Without a contract, AT&T TV looks a lot like its streaming competitors. It becomes a month-to-month service that you can cancel at any time, just like Sling TV, Hulu + Live TV, YouTube TV, and the rest of the gang. AT&T TV stands out for being relatively expensive, but that doesn't necessarily mean it's a poor value — AT&T TV also has way more channels than the “skinny bundle” crowd does. On a per-channel basis, AT&T TV is a pretty great deal.

But you can also get AT&T TV with a two-year contract. This is the cheaper option, both in the short and long term, but it feels very unusual for a streaming service. AT&T TV's contract option has introductory rates, early termination fees, and even — gasp! — bundling options with other AT&T products, like AT&T Internet.

Some might think that the contract option defeats the whole purpose of cord cutting.
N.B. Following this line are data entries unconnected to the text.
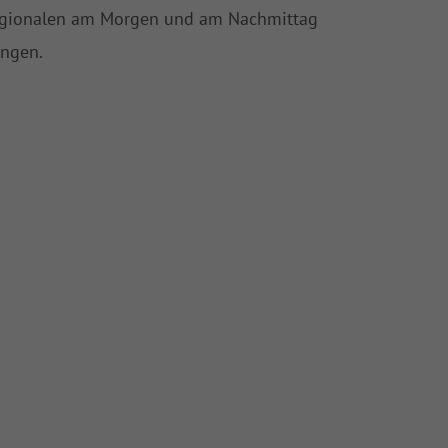
egionalen am Morgen und am Nachmittag
ingen.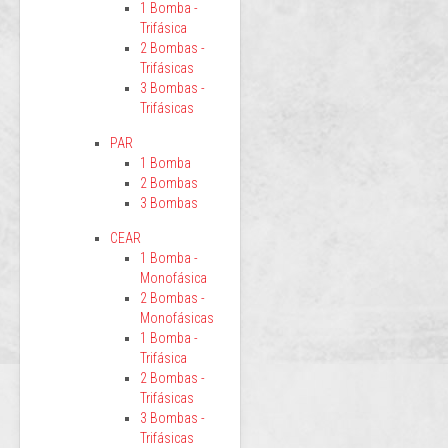
1 Bomba -
Trifásica
2 Bombas -
Trifásicas
3 Bombas -
Trifásicas
PAR
1 Bomba
2 Bombas
3 Bombas
CEAR
1 Bomba -
Monofásica
2 Bombas -
Monofásicas
1 Bomba -
Trifásica
2 Bombas -
Trifásicas
3 Bombas -
Trifásicas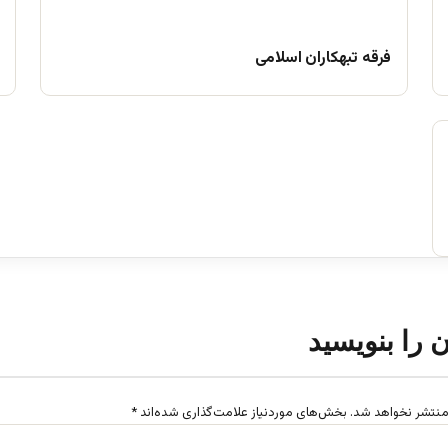
فرقه تبهکاران اسلامی
ن را بنویسید
منتشر نخواهد شد.
بخش‌های موردنیاز علامت‌گذاری شده‌اند
*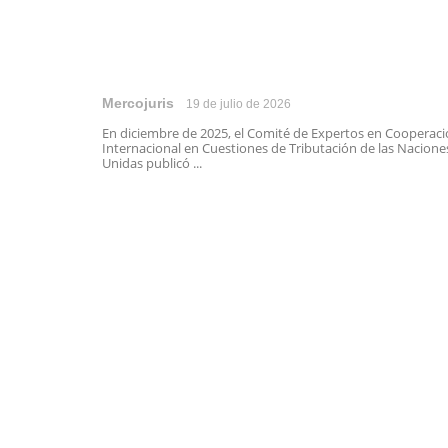
Mercojuris
19 de julio de 2026
En diciembre de 2025, el Comité de Expertos en Cooperac
Internacional en Cuestiones de Tributación de las Nacione
Unidas publicó ...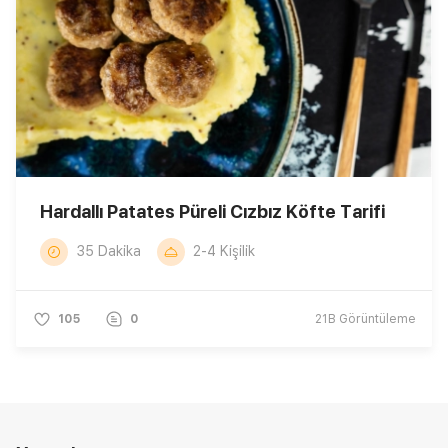
Hardallı Patates Püreli Cızbız Köfte Tarifi
35 Dakika
2-4 Kişilik
105
0
21B
Görüntüleme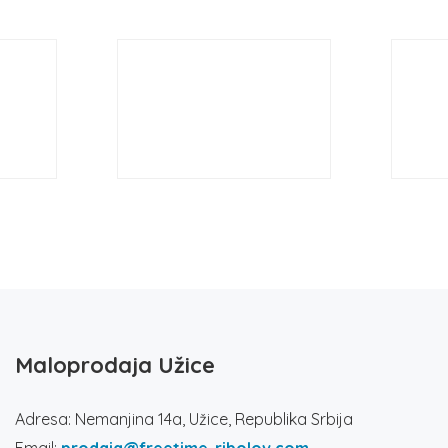
Maloprodaja Užice
Adresa: Nemanjina 14a, Užice, Republika Srbija
Email:
prodaja@freetime-ribolov.com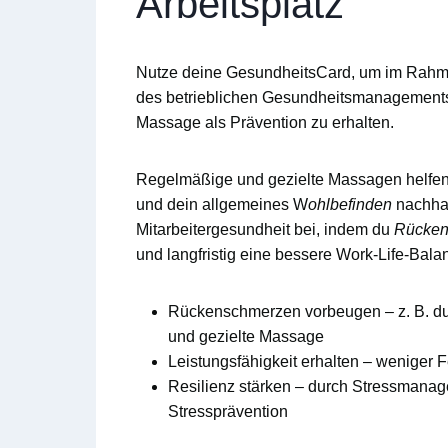
Arbeitsplatz
Nutze deine
GesundheitsCard
, um im Rah
des
betrieblichen Gesundheitsmanagement
Massage
als Prävention zu erhalten.
Regelmäßige und gezielte Massagen helfen 
und dein allgemeines W
ohlbefinden
nachhalt
Mitarbeitergesundheit
bei, indem du
Rücken
und langfristig eine bessere
Work-Life-Bala
Rückenschmerzen vorbeugen
– z. B. d
und gezielte Massage
Leistungsfähigkeit erhalten
– weniger F
Resilienz stärken
– durch Stressmanage
Stressprävention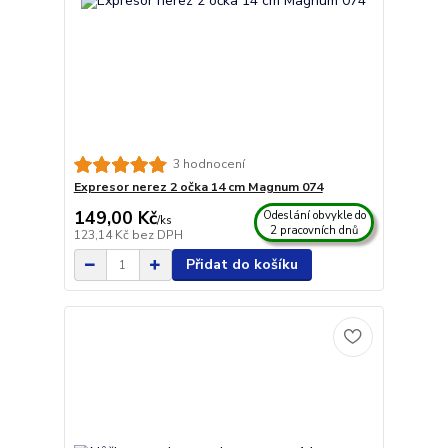
3 hodnocení
Expresor nerez 2 očka 14 cm Magnum 074
149,00 Kč
Odeslání obvykle do
/
ks
2 pracovních dnů
123,14 Kč
bez DPH
Přidat do košíku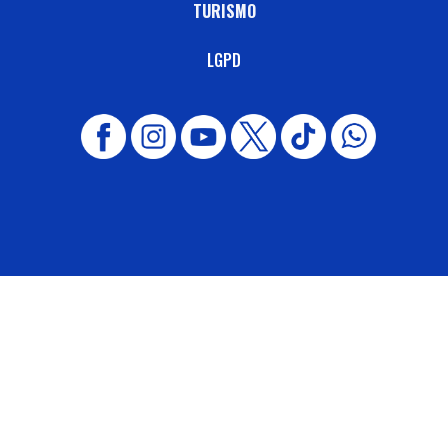
TURISMO
LGPD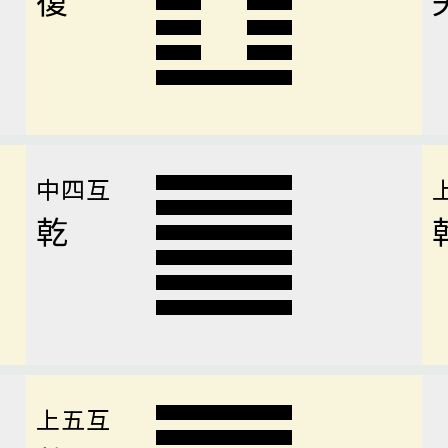
中四互
乾
上五互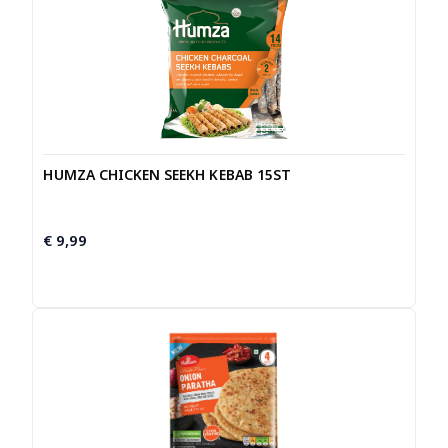
HUMZA CHICKEN SEEKH KEBAB 15ST
€
9,99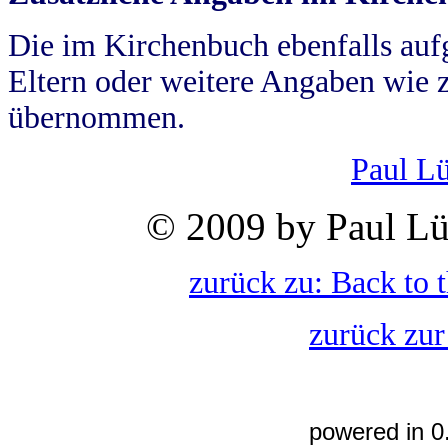
Die im Kirchenbuch ebenfalls auf
Eltern oder weitere Angaben wie z
übernommen.
Paul L
© 2009 by Paul Lü
zurück zu: Back to 
zurück zur
powered in 0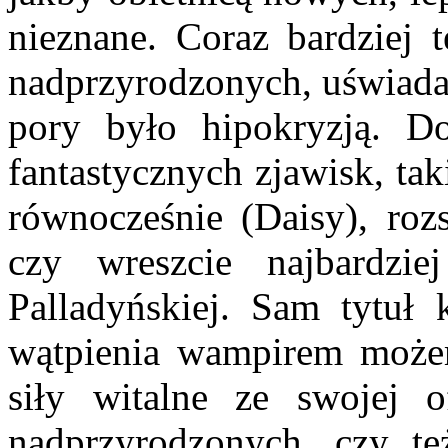
nieznane. Coraz bardziej t
nadprzyrodzonych, uświadam
pory było hipokryzją. D
fantastycznych zjawisk, ta
równocześnie (Daisy), rozs
czy wreszcie najbardzie
Palladyńskiej. Sam tytuł 
wątpienia wampirem może
siły witalne ze swojej 
nadprzyrodzonych, czy też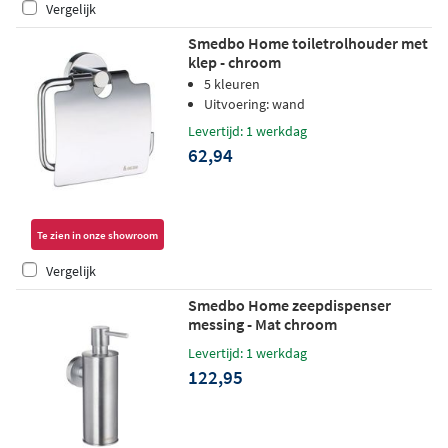
Vergelijk
Smedbo Home toiletrolhouder met
klep - chroom
5 kleuren
Uitvoering: wand
Levertijd: 1 werkdag
62,94
Te zien in onze showroom
Vergelijk
Smedbo Home zeepdispenser
messing - Mat chroom
Levertijd: 1 werkdag
122,95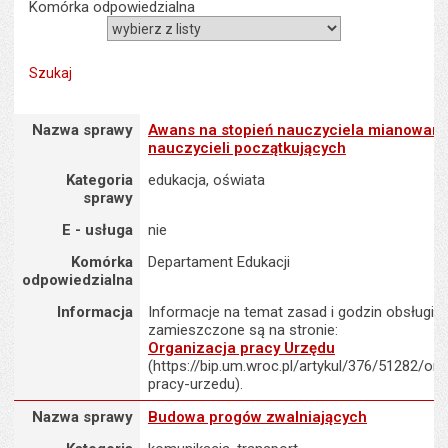
Komórka odpowiedzialna
Nazwa sprawy : Awans na stopień nauczyciela mianowanego dla n
Nazwa sprawy
Awans na stopień nauczyciela mianowane
nauczycieli początkujących
Kategoria
edukacja, oświata
sprawy
E - usługa
nie
Komórka
Departament Edukacji
odpowiedzialna
Informacja
Informacje na temat zasad i godzin obsługi K
zamieszczone są na stronie:
Organizacja pracy Urzędu
(https://bip.um.wroc.pl/artykul/376/51282/org
pracy-urzedu).
Nazwa sprawy : Budowa progów zwalniających
Nazwa sprawy
Budowa progów zwalniających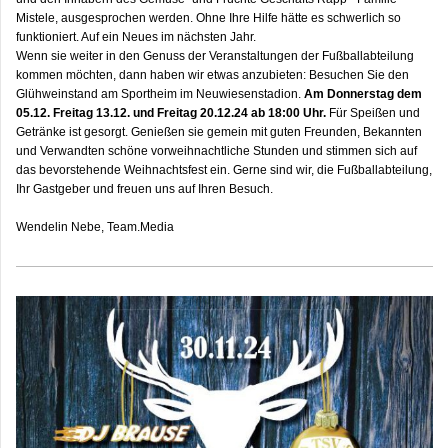
Mistele, ausgesprochen werden. Ohne Ihre Hilfe hätte es schwerlich so
funktioniert. Auf ein Neues im nächsten Jahr.
Wenn sie weiter in den Genuss der Veranstaltungen der Fußballabteilung
kommen möchten, dann haben wir etwas anzubieten: Besuchen Sie den
Glühweinstand am Sportheim im Neuwiesenstadion.
Am Donnerstag dem
05.12. Freitag 13.12. und Freitag 20.12.24 ab 18:00 Uhr.
Für Speißen und
Getränke ist gesorgt. Genießen sie gemein mit guten Freunden, Bekannten
und Verwandten schöne vorweihnachtliche Stunden und stimmen sich auf
das bevorstehende Weihnachtsfest ein. Gerne sind wir, die Fußballabteilung,
Ihr Gastgeber und freuen uns auf Ihren Besuch.
Wendelin Nebe, Team.Media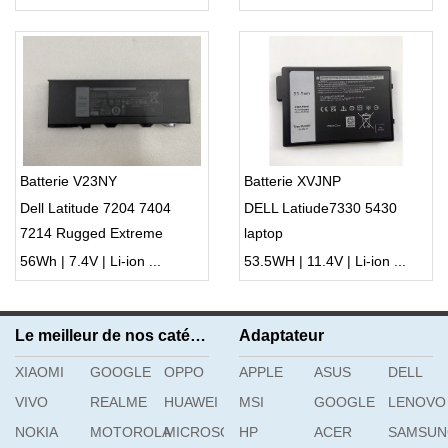
3510 3515 5410 5510
N9XX1 XDY9K JGCCT
Batterie V23NY
Batterie XVJNP
Dell Latitude 7204 7404
DELL Latiude7330 5430
7214 Rugged Extreme
laptop
56Wh | 7.4V | Li-ion ...
53.5WH | 11.4V | Li-ion ...
Le meilleur de nos catégories
Adaptateur
XIAOMI
GOOGLE
OPPO
APPLE
ASUS
DELL
VIVO
REALME
HUAWEI
MSI
GOOGLE
LENOVO
NOKIA
MOTOROLA
MICROSOFT
HP
ACER
SAMSU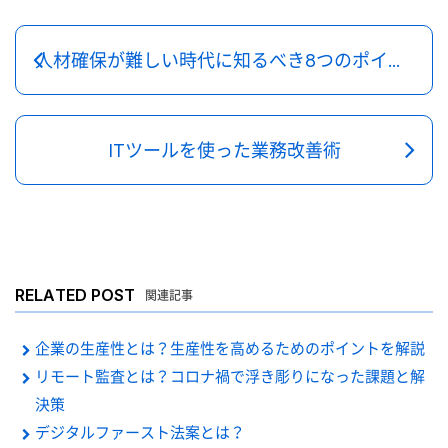
人材確保が難しい時代に知るべき8つのポイント
ITツールを使った業務改善術
RELATED POST
関連記事
企業の生産性とは？生産性を高めるためのポイントを解説
リモート監査とは？コロナ禍で浮き彫りになった課題と解
決策
デジタルファースト法案とは？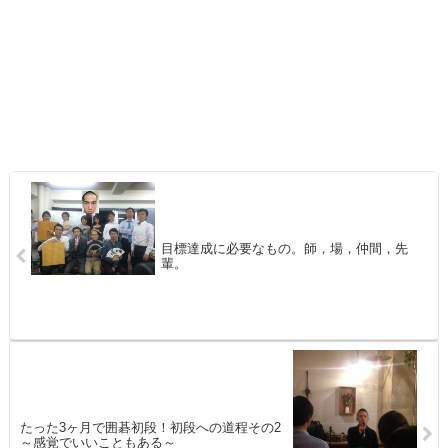
目標達成に必要なもの。師，場，仲間，先
輩。
たった3ヶ月で囲碁初段！初段への道程その2
～感覚でいいこともある～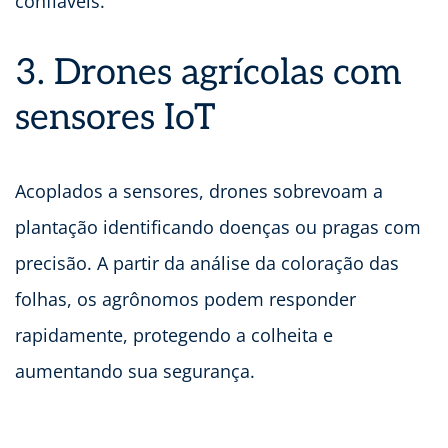
confiáveis.
3. Drones agrícolas com
sensores IoT
Acoplados a sensores, drones sobrevoam a
plantação identificando doenças ou pragas com
precisão. A partir da análise da coloração das
folhas, os agrônomos podem responder
rapidamente, protegendo a colheita e
aumentando sua segurança.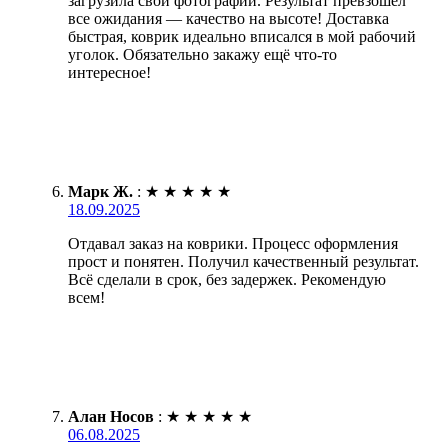
загрузила свои фотографии. Результат превзошёл
все ожидания — качество на высоте! Доставка
быстрая, коврик идеально вписался в мой рабочий
уголок. Обязательно закажу ещё что-то
интересное!
Марк Ж.
:
★
★
★
★
★
18.09.2025
Отдавал заказ на коврики. Процесс оформления
прост и понятен. Получил качественный результат.
Всё сделали в срок, без задержек. Рекомендую
всем!
Алан Носов
:
★
★
★
★
★
06.08.2025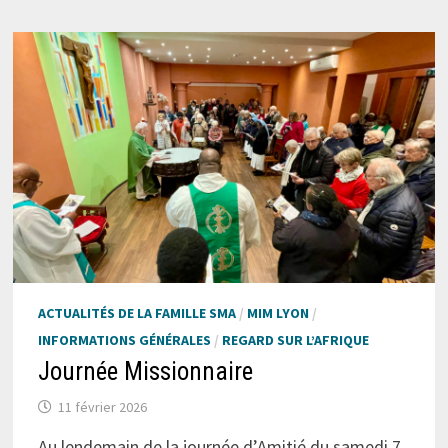
ACTUALITÉS DE LA FAMILLE SMA
/
MIM LYON
/
INFORMATIONS GÉNÉRALES
/
REGARD SUR L’AFRIQUE
Journée Missionnaire
11 février 2026
Au lendemain de la journée d’Amitié du samedi 7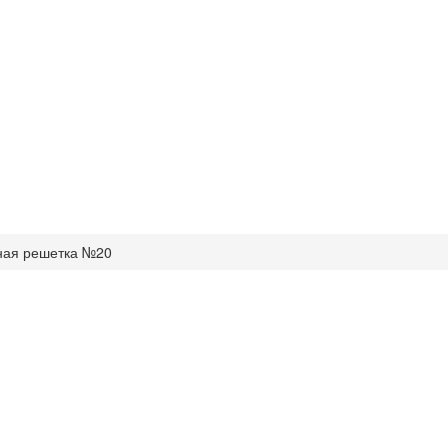
ная решетка №20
I get the sentiment, but I don't necessarily agree. For me, cord cutting was always about getting out of the controlling monopolies that characterize cable. AT&T TV may have a very cable-like contract option, but it also has a month-to-month option, which is virtually unheard of with legacy pay-TV options like cable or satellite. There's no cable box or satellite dish, either. And, most importantly, AT&T TV is delivered over the internet, so you can get it anywhere. Even if every cable giant comes out with a service just like this, we won't be back in the “bad old days” of cable — because those bad old days were defined by regional monopolies and a lack of competition. Back when I was a “cord-haver,” I had Time Warner Cable (remember them?) simply because it was the only service I could get. AT&T TV may emulate a lot of things about cable, but it's nearly universally available. Similar services that come out in the future probably will be, too, so they'll all have to compete with each other — as well as with “skinnier” options like Sling TV, fuboTV, Hulu + Live TV, YouTube TV, and Philo.

So yes, I think AT&T TV is still a “cord-cutting” service. It's not a “skinny bundle” by any stretch of the imagination, but it is a streaming service. And if you're after a hefty cable-style bundle, there's definitely value to be had here. AT&T TV is not cheap, but it's a good deal for the right type of consumer.

AT&T TV Review: Our Verdict

AT&T TV is not your typical skinny bundle. But it’s also not a cable or satellite TV service: it allows you to subscribe month-to-month, it streams over the internet, and (unlike its predecessor) it doesn’t require any kind of dedicated hardware. AT&T TV takes what I loved about cable and gets rid of almost everything I hated — with the exception of a relatively steep price tag, which AT&T TV definitely has.

TV can be expensive, though, and I don’t think that was ever really the problem with cable. What I hated about cable was the way it boxed me in with long-term contracts, trapped me with early cancellation fees, and misled me with too-good-to-be-true introductory rates. Since AT&T TV is available month-to-month, these huge objections of mine go away, and I’m left with truly cable-like entertainment that doesn’t compromise my cord-cutter freedom.

If you’re looking for a lean, mean streaming TV service that will keep your TV budget tight, AT&T TV isn’t for you. But if you want a lot of great channels and don’t mind paying a fair price, I think you’ll like AT&T TV. It’s not perfect, but I’d take its minor flaws over cable’s major restrictions any day.